Re: [VOTE] Release Apache httpd 2.4.17 as GA

[Rainer Jung]

Am 09.10.2015 um 19:40 schrieb Jim Jagielski:

The pre-release test tarballs for Apache httpd 2.4.17 can be found
at the usual place:

http://httpd.apache.org/dev/dist/

I'm calling a VOTE on releasing these as Apache httpd 2.4.17 GA.

[X] +1: Good to go
[ ] +0: meh
[ ] -1: Danger Will Robinson. And why.

Vote will last the normal 72 hrs.


+1 to release and thank a bunch for RMing.
Hooray to HTTP/2.

In short: No regressions found.

Detailed report:

- Sigs and hashes OK
- contents of tarballs identical
- contents of tag and tarballs identical
  except for expected deltas
  (we could cleanup some m4 files in apr-util/xml/expat/conftools
   at the end of buildconf, no regression)

Built on

- Solaris 8+10 Sparc as 32 Bit Binaries
- SLES 10+11 (64 Bits)
- RHEL 6 (64 Bits)

For all platforms built

- with default (shared), shared and static modules
- with module sets none, few, most, all, reallyall and default
  (always mod_privileges disabled)
- using --enable-load-all-modules
- against "included" APR/APU from deps tarball,
  plus external APR/APU 1.5.2/1.5.4

- using external libraries
  - expat 2.1.0
  - pcre 8.37
  - openssl 1.0.2d
  - lua 5.2.4
  - distcache 1.5.1
  - libxml2 2.9.2
  - libnghttp2 1.3.4

- Tool chain:
- platform gcc except for Solaris
  (gcc 4.1.2 for Solaris 8 and 4.9.2 for Solaris 10)
- CFLAGS: -O2 -g -Wall -fno-strict-aliasing
  (and -mpcu=v9 on Solaris)

All builds succeeded
  - one compiler warning (no regression)
ssl/ssl_util_stapling.c:657: warning: 'ok' may be used uninitialized in 
this function


Tested for

- Solaris 8+10 (32), SLES 10+11 (64), RHEL 6 (64)
- MPMs prefork, worker, event
  (except event on Solaris8, unsupported)
- default, shared and static modules
- log levels info, debug and trace8
- module set reallyall (122 modules plus MPMs)
- Solaris 8 and SLES 10 still ongoing but so far OK

The following test failures were seen:

a Test 4 or 5 in t/modules/dav.t:
  Happens for 38 out of 319 runs (7 on SLES 10, 16 on SLES 11,
  13 on RHEL6, 2 on Solaris 10).
  Creation, modified and now times not in the correct order.
  This seems to be a system issue, all tests done on NFS,
  many tested on virtualized guests.
  Not a regression.

b Various tests in t/apache/expr_string.t: (6, 11, 14, 17, 20 ,23)
  Happens for 41 out of 319 runs (31 on SLES 10, 1 on SLES 11,
  9 on RHEL6).
  The failure is always on line 68, where the error_log contents
  are checked.
  Not a regression.

c Test 59 of t/modules/include.t only and always on
  Solaris.
  This is due to a bug in the test, which uses strftime()
  with a "%s" pattern that is not supported on Solaris.
  Until recently the server and the test client both returned
  verbatim "%s" and the test succeeded. After updating some
  Perl modules for the http2 tests, the perl client even
  on Solaris now supports "%s" in strftime and the test starts
  to fail. It seems we have to fix the test.

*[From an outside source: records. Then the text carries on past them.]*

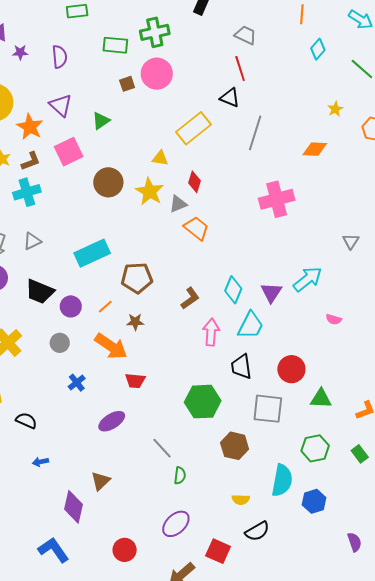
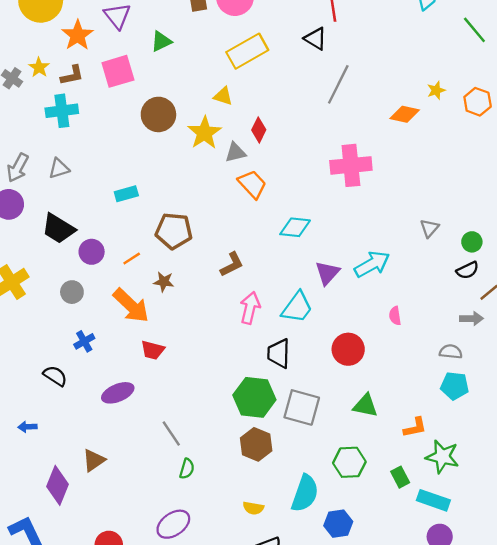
yellow star: (335, 109) -> (436, 90), moved
yellow rectangle: (193, 128) -> (247, 51), moved
cyan rectangle: (92, 253) -> (126, 194), size x0.6
cyan diamond: (233, 290) -> (295, 227), moved, turned 64
pink semicircle: (334, 319) -> (395, 316), turned 56
red circle: (291, 369) -> (348, 349), moved
green hexagon: (203, 402) -> (254, 397), moved
black semicircle: (26, 421) -> (55, 376), moved

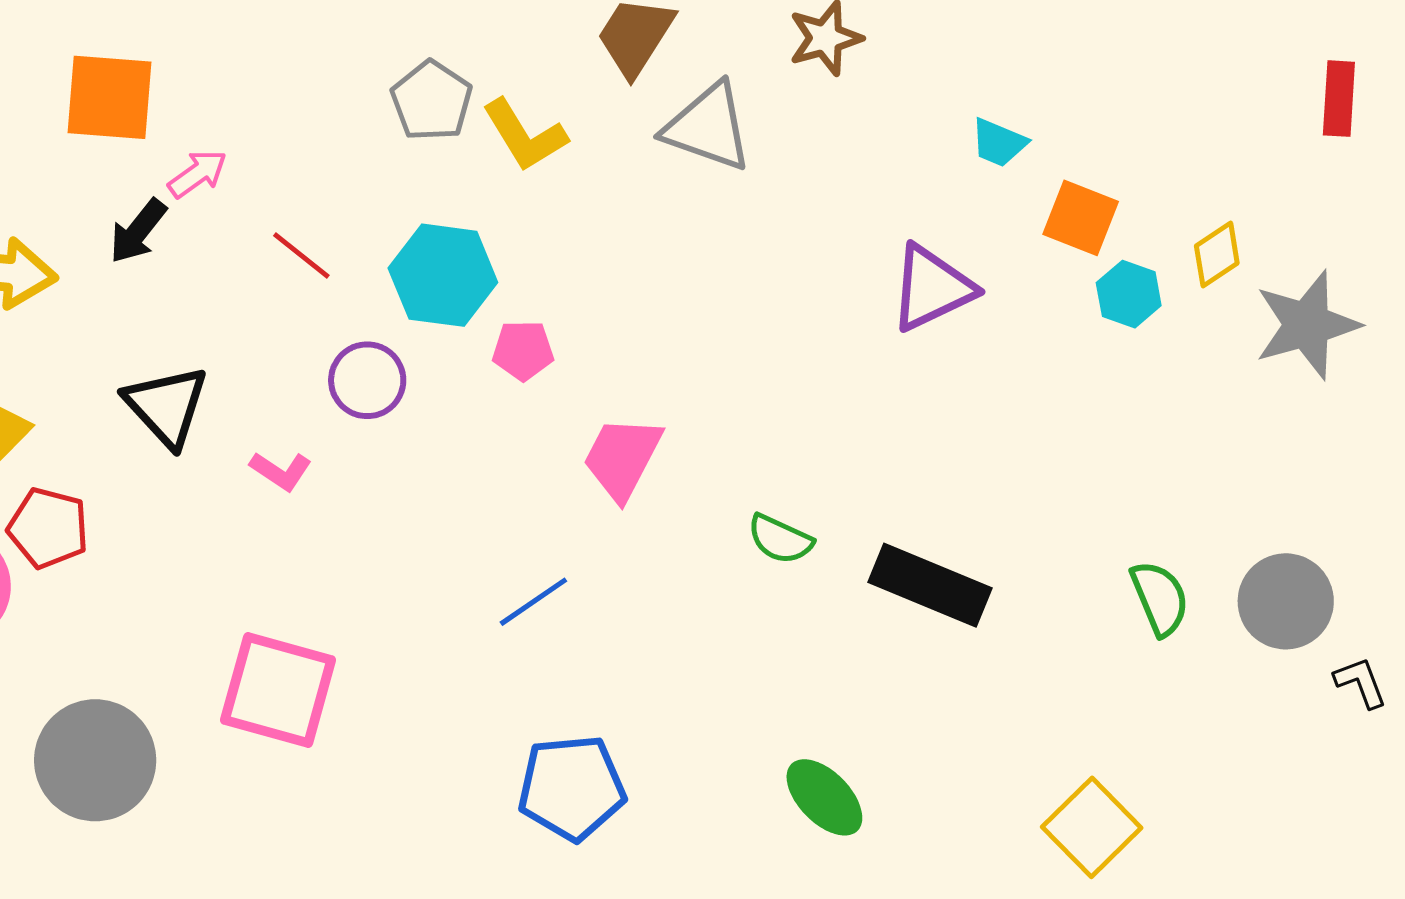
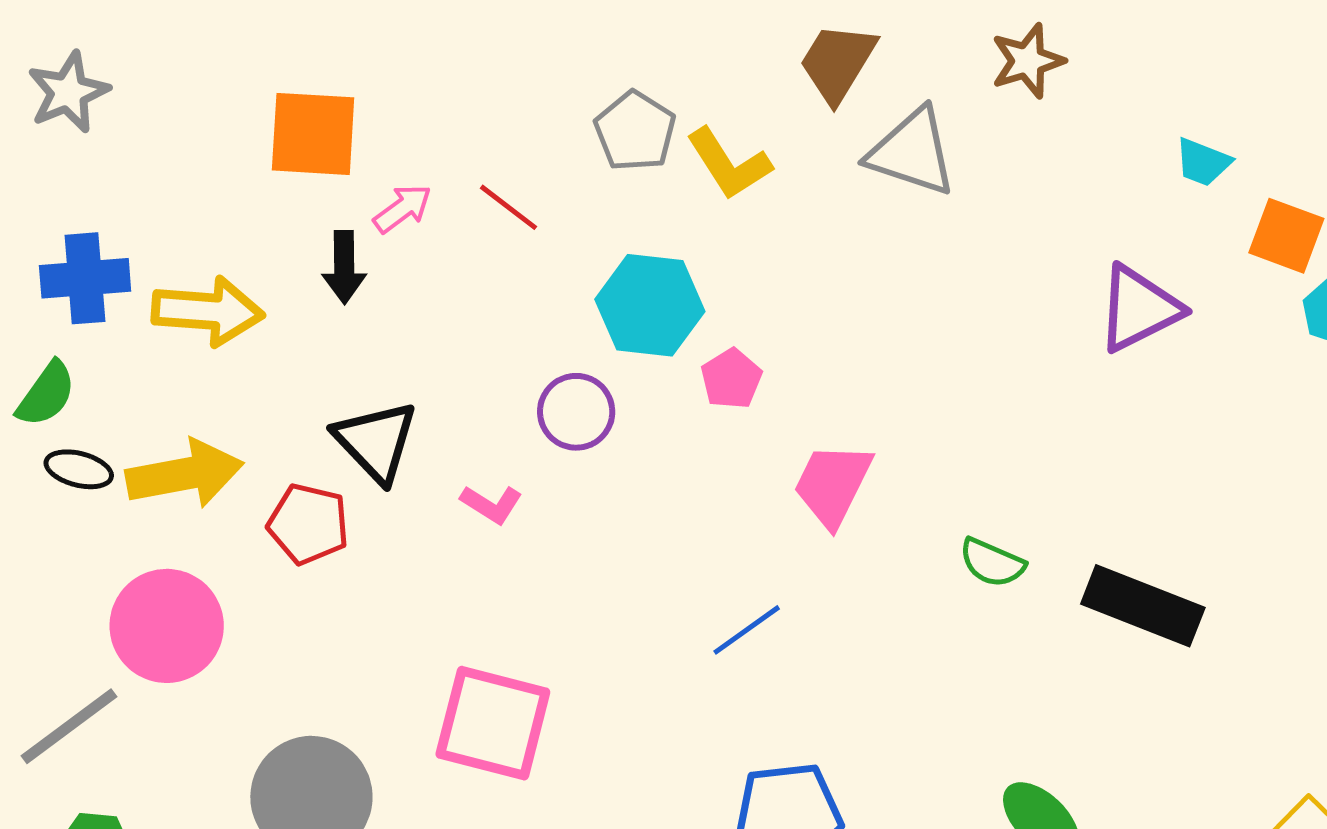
black arrow: (138, 231) -> (344, 267), turned -38
red line: (301, 255) -> (509, 207), moved
pink pentagon: (523, 350) -> (731, 379), turned -30
red pentagon: (48, 528) -> (308, 524), moved

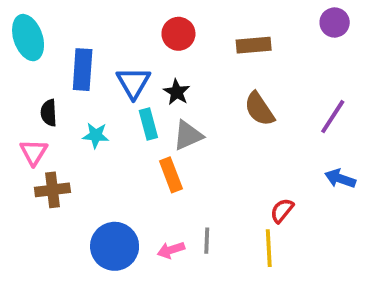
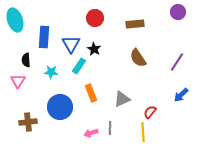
cyan rectangle: (148, 124) -> (79, 66), turned 49
gray triangle: (188, 135) -> (122, 99), moved
blue arrow: (340, 179) -> (181, 95), turned -63
brown cross: (52, 190) -> (28, 122), moved
blue circle: (115, 246) -> (60, 107), moved

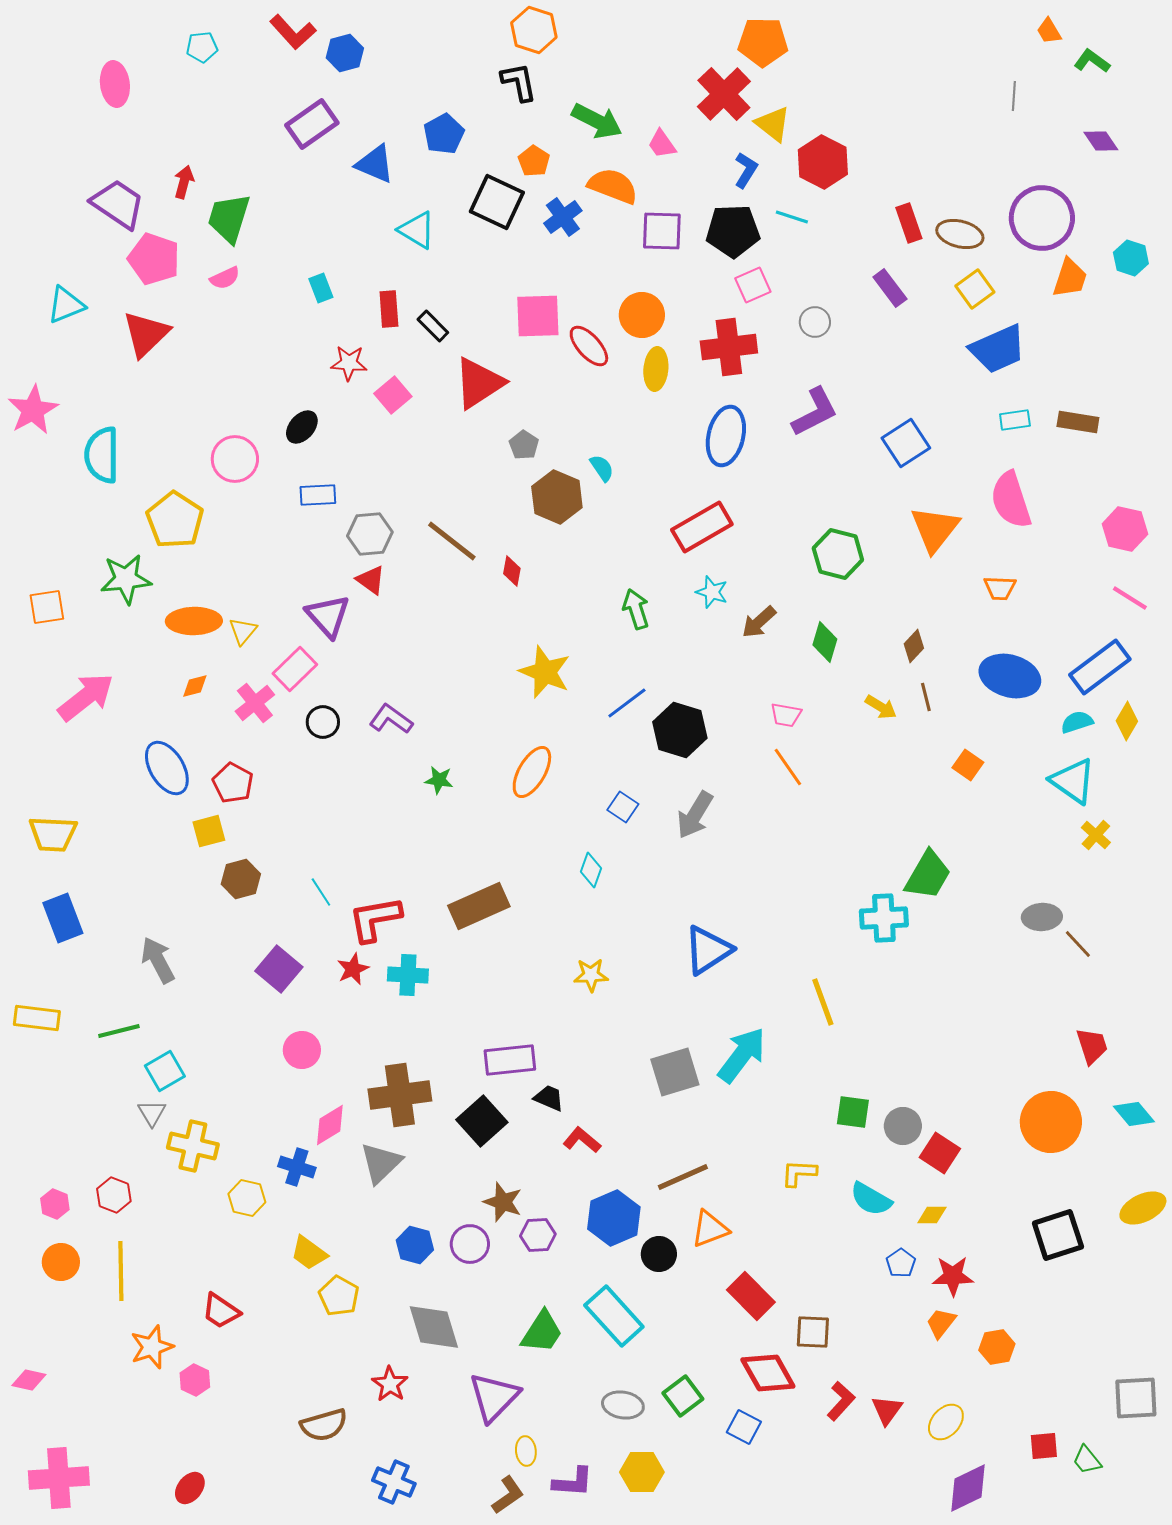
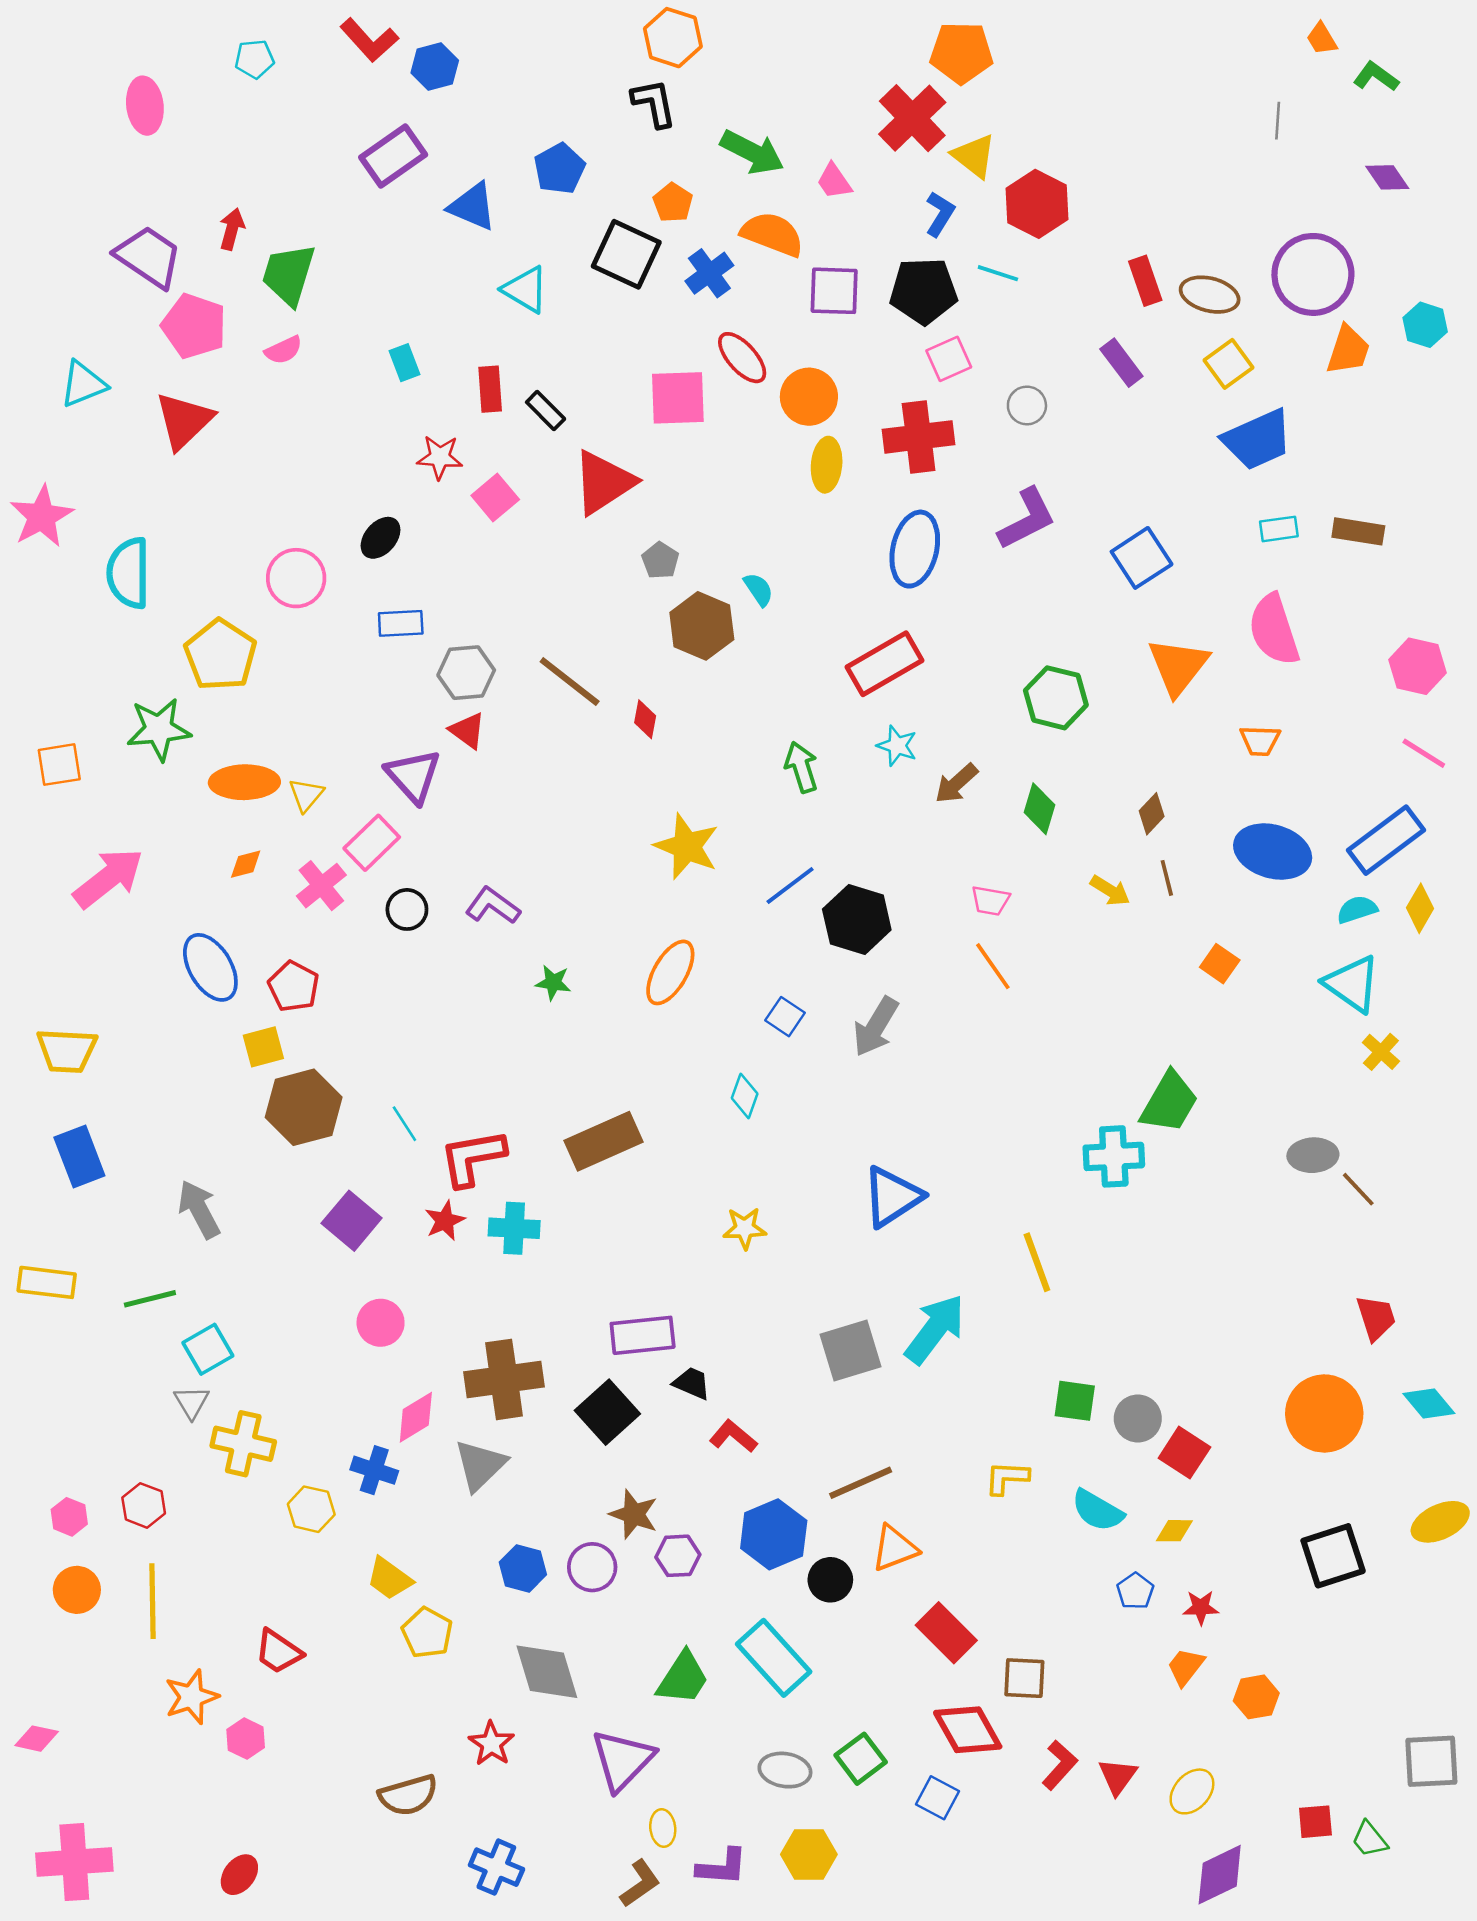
red ellipse: (589, 346) -> (742, 358), moved
brown hexagon: (241, 879) -> (304, 1107), size x1.5
red star: (953, 1276) -> (1201, 1608), size x0.7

d Failure of t/modules/session.t on SlES 10.
  Warning: Use of "shift" without parentheses is ambiguous at line 39.
  Perl version is 5.8.8. The script uses a somewhat advances
  $x = shift // "NOTFOUND";
  construct, which seems to be ambiguous for old Perl (I had
  to look in the fine perl docs for the // operator).
  We could probably use a less elegant but more compatible
  construct instead.

e Failure of two tests in t/modules/http2.t.
  The tests do not run in a consistent order, so the test numbers don't
  help, but it always seems to be the "misdirected" test under SSL
  returning 404 instead of 421. Analysis by Yann indicates, that
  the test might be broken and needs some refinement to actually
  trigger a 421.

Regards,

Rainer

Re: [VOTE] Release Apache httpd 2.4.17 as GA

[Eric Covener]

On Fri, Oct 9, 2015 at 1:40 PM, Jim Jagielski  wrote:
> I'm calling a VOTE on releasing these as Apache httpd 2.4.17 GA.

+1

Tested on AIX 7.1/ppc64/xlc

After much head-scratching, compiling of new openssl/nghttp2, and lots
of myserious CPAN stuff, Test framework passed everything but the two
421 Misidireected testcases in http2.t already discussed elsewhere.

Michael Felt -- if you're listening, it would be nice if perzlr had
openssl 1.0.2 and nghttp2.  The latter compiled quite easily with just
-qcpluscmt.

Re: [VOTE] Release Apache httpd 2.4.17 as GA

[Jim Jagielski]

A little over 4.5 hours until the VOTE closes...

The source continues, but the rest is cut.